Records shown Start Marker

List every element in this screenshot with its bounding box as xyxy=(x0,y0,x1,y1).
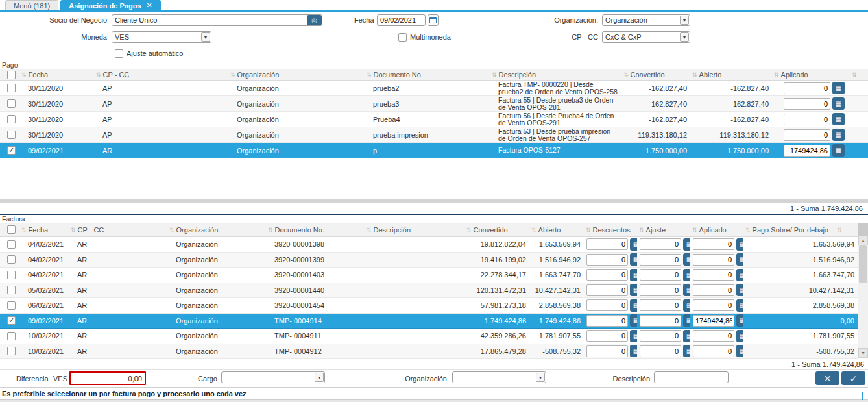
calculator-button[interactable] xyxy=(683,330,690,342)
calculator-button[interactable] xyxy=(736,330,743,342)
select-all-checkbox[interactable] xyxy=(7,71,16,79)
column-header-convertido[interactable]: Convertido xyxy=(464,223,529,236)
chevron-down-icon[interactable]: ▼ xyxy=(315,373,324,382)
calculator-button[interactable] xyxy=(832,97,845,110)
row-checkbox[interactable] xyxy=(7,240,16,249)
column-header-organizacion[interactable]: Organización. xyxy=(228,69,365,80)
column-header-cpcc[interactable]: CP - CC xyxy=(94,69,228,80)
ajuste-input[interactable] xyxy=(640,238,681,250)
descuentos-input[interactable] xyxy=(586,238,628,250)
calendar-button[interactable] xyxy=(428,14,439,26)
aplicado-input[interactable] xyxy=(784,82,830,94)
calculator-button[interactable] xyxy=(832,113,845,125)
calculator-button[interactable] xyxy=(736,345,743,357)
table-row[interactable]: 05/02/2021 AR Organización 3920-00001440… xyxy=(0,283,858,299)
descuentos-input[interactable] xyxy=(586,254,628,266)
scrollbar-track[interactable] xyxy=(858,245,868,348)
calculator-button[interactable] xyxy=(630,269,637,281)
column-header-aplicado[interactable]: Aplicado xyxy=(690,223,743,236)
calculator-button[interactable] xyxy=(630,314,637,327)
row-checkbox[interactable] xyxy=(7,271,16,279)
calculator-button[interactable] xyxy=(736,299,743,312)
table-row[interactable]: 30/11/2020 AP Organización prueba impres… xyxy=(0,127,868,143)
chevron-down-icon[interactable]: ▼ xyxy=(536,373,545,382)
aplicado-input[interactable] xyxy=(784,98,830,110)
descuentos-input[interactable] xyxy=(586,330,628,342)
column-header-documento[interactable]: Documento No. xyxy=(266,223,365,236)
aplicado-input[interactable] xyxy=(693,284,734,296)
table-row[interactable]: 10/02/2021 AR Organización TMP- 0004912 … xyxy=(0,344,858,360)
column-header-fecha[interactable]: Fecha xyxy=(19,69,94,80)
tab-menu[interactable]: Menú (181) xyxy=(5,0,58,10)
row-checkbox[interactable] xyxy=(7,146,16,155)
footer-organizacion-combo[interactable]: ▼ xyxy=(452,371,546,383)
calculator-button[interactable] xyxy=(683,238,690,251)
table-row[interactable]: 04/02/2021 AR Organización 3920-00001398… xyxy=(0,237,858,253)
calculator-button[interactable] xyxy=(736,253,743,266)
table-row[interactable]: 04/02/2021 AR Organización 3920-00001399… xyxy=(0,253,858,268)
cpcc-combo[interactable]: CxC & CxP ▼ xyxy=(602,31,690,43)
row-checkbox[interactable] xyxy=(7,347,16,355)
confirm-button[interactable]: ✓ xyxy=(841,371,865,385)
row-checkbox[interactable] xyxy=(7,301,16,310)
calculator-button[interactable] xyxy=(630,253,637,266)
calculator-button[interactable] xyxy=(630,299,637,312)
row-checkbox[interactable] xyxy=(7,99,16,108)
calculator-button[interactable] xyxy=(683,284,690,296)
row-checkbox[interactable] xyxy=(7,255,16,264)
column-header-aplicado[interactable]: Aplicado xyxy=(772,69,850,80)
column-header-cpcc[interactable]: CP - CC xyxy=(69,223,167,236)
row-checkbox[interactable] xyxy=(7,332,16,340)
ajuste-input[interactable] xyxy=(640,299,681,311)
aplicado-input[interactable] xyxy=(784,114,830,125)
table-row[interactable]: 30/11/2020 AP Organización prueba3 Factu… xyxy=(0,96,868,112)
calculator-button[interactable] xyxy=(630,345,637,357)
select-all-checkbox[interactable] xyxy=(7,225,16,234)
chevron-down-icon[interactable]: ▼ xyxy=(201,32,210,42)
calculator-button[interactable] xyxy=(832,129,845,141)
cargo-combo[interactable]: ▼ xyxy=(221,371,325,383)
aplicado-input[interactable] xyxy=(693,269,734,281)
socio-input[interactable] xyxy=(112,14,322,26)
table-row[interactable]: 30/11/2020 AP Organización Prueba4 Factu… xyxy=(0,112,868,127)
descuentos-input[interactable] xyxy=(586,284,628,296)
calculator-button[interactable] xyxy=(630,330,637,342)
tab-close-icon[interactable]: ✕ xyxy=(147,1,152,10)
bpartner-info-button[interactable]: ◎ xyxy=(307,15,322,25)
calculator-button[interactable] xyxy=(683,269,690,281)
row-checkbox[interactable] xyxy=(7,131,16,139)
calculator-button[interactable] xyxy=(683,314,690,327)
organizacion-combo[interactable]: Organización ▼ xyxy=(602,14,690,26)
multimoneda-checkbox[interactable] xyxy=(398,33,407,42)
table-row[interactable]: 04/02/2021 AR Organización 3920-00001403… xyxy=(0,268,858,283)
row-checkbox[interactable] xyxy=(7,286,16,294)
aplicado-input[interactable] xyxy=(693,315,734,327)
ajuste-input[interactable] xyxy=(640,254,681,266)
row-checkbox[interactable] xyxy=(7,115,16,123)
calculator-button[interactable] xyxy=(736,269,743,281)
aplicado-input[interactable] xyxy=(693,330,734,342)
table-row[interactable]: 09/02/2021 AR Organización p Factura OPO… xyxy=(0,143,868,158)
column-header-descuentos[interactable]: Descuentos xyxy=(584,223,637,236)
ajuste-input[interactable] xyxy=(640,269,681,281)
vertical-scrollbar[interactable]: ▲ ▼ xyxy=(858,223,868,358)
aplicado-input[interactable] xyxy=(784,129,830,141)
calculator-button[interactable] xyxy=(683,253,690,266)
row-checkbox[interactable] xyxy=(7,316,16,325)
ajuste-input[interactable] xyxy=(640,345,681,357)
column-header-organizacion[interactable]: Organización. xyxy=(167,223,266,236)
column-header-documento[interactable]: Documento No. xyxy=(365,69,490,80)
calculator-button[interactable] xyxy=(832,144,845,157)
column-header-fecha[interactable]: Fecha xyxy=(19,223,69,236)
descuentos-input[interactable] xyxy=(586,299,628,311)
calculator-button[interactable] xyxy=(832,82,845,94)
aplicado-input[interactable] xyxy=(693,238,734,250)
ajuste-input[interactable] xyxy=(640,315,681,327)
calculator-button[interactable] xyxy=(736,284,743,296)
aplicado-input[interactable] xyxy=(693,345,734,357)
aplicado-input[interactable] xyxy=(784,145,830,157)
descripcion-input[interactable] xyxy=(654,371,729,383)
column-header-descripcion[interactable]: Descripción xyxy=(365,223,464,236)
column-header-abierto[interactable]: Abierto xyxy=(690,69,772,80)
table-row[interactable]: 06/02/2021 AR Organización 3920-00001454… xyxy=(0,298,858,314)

Records shown End Marker
Records shown Start Marker

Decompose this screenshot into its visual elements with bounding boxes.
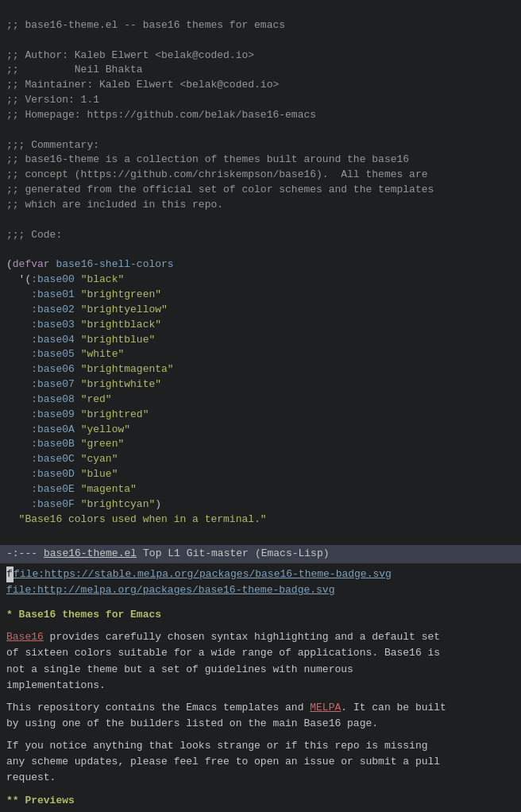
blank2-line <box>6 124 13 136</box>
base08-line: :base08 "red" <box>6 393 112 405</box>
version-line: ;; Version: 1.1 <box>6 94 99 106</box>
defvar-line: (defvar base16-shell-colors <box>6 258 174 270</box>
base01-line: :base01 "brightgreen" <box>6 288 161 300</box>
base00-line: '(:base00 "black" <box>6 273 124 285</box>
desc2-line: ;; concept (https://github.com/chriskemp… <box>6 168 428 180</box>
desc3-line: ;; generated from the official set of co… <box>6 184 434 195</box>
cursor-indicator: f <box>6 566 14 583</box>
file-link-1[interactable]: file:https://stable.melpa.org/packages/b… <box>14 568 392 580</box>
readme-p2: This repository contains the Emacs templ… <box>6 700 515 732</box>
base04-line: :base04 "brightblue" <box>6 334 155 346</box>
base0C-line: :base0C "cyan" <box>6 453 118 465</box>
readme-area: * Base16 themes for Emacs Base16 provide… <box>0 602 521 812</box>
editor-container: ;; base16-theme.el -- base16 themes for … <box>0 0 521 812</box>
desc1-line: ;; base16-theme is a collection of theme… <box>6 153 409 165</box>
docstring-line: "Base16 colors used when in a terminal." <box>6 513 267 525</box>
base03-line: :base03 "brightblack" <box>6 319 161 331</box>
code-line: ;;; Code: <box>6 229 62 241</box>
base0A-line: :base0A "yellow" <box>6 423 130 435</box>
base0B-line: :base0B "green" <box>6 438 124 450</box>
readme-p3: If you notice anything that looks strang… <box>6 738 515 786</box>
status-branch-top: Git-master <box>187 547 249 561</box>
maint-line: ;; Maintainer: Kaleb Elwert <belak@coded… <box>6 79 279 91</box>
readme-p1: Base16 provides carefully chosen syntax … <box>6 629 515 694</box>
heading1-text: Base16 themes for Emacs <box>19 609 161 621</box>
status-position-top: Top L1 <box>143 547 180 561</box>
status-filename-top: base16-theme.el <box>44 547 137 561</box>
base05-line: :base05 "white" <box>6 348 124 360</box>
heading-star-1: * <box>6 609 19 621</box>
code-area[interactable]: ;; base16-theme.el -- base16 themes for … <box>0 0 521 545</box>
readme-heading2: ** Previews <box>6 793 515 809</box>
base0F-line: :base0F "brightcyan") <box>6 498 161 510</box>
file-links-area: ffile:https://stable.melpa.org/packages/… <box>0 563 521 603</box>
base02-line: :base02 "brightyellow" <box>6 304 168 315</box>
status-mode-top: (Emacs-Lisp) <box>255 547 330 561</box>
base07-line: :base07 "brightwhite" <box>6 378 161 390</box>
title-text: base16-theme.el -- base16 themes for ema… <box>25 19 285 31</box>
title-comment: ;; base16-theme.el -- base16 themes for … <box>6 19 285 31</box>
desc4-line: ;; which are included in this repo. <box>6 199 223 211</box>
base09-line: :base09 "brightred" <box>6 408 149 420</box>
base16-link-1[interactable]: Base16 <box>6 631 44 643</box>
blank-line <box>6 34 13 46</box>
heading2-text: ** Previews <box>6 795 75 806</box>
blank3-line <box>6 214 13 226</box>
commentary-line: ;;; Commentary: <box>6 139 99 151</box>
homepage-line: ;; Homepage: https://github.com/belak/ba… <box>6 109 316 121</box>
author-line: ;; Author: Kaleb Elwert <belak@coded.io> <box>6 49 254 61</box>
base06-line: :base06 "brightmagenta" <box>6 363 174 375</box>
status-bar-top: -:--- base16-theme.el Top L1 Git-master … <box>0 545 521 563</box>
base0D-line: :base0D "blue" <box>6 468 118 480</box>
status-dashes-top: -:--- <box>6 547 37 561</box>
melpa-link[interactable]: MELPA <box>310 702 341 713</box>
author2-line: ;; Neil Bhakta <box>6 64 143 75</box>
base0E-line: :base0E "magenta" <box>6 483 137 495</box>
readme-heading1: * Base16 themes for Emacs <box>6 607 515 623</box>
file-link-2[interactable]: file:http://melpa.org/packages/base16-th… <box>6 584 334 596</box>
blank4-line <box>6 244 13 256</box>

Records shown End Marker
Records shown Start Marker

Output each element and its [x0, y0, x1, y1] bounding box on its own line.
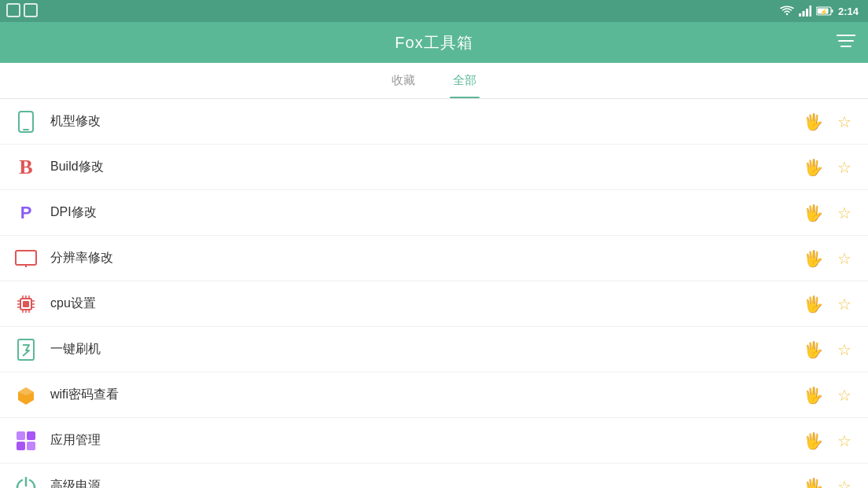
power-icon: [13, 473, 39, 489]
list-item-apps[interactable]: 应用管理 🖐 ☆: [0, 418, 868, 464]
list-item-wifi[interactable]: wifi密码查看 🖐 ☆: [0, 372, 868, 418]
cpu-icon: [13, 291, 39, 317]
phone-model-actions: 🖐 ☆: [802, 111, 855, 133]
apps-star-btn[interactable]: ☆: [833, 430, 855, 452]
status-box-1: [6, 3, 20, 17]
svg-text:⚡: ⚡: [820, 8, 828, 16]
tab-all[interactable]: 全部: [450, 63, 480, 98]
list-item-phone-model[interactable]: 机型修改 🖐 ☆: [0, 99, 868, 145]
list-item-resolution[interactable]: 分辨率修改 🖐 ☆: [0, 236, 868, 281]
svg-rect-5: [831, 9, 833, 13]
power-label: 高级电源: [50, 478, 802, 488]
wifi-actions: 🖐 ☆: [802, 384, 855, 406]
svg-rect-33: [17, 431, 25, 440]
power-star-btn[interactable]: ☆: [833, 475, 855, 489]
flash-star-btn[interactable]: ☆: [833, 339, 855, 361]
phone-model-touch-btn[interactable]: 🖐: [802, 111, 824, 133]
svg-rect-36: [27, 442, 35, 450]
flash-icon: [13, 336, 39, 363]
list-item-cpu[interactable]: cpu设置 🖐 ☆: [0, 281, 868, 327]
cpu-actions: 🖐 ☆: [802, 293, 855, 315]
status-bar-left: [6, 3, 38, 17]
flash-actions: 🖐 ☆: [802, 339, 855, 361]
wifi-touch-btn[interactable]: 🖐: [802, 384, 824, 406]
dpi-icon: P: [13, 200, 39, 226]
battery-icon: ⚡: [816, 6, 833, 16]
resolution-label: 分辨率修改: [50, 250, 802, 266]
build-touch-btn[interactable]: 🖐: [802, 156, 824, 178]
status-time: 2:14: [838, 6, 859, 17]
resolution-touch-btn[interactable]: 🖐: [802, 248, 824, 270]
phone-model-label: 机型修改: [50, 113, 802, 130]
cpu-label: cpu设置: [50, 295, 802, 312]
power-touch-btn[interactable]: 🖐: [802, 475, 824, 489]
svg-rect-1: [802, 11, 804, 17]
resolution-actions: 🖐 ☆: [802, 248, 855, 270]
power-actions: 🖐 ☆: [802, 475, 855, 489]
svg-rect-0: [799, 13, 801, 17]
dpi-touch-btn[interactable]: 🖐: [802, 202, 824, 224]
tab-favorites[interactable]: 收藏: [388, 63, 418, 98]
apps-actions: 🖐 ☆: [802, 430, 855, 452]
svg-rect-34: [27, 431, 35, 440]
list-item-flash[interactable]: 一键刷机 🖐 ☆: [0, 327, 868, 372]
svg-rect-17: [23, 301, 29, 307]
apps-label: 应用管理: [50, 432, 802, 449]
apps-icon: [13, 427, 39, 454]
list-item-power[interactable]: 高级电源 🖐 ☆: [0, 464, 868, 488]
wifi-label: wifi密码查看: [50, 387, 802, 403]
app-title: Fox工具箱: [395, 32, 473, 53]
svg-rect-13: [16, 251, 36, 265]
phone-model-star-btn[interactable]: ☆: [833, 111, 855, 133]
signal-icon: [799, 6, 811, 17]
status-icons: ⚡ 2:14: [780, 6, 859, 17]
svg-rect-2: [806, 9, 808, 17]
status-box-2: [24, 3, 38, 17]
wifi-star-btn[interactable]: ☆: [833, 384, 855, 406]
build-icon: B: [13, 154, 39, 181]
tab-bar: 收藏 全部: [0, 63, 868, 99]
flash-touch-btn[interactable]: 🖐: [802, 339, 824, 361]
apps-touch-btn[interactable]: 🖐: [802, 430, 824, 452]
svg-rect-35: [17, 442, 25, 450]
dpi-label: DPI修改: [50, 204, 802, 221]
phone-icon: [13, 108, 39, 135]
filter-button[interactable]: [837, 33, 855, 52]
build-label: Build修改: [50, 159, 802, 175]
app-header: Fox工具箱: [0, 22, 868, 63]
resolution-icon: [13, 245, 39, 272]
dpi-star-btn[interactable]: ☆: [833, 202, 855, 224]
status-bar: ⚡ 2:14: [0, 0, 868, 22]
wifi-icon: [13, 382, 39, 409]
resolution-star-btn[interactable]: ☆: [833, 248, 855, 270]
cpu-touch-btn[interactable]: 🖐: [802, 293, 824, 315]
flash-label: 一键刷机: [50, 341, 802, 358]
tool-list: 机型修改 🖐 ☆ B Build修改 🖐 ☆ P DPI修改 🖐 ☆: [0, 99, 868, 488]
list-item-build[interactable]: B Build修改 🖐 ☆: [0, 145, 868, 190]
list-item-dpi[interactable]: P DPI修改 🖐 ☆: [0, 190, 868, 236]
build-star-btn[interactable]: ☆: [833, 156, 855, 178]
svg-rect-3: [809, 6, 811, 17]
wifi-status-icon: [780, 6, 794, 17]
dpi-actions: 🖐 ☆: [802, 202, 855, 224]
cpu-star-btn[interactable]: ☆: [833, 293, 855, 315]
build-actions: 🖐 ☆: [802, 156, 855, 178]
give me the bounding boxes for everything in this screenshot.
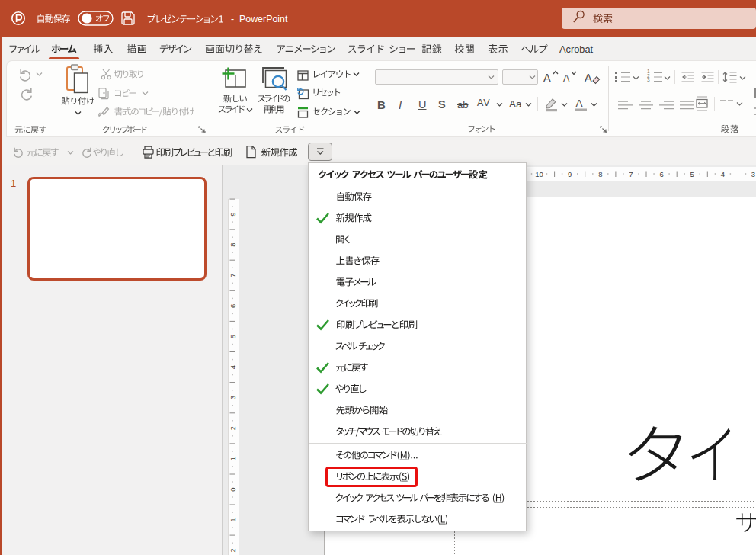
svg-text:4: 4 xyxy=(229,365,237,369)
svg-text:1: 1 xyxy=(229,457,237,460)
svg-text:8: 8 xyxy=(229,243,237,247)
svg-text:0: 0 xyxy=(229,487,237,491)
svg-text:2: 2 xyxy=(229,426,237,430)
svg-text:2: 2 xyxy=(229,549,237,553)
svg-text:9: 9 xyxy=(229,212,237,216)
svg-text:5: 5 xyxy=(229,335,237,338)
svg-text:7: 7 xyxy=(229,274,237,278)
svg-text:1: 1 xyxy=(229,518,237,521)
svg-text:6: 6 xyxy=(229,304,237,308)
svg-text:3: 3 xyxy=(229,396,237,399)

Records shown End Marker

*Task directions*.
Using the records above, pull out each line where the word "scrollbar" occurs.

*Final answer*.
scrollbar-track[interactable] xyxy=(858,245,868,348)
vertical-scrollbar[interactable]: ▲ ▼ xyxy=(858,223,868,358)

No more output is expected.